··· Source data
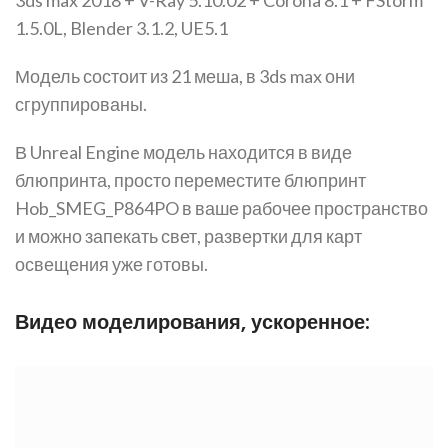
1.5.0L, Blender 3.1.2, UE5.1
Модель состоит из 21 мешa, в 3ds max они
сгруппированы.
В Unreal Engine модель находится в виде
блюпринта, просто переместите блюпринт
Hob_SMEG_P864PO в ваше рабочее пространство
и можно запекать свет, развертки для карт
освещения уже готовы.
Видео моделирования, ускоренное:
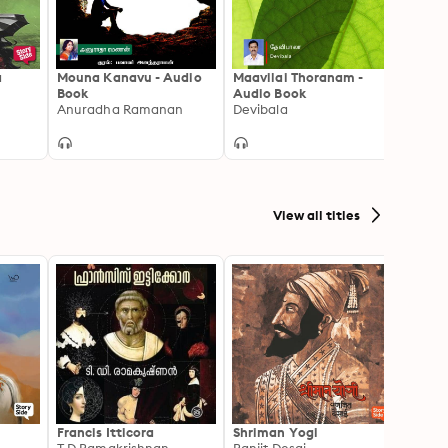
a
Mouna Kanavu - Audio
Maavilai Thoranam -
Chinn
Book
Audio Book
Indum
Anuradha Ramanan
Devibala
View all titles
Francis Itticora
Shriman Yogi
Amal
······
> Task requirements:
Your output should be only the lines from the line with "и можно запекать свет, развертки для карт" through the end of the data, exactly as they stand, and no pictures.

> Answer to the exercise:
и можно запекать свет, развертки для карт
освещения уже готовы.
Видео моделирования, ускоренное:
a
Mouna Kanavu - Audio
Maavilai Thoranam -
Chinn
Book
Audio Book
Indum
Anuradha Ramanan
Devibala
View all titles
Francis Itticora
Shriman Yogi
Amal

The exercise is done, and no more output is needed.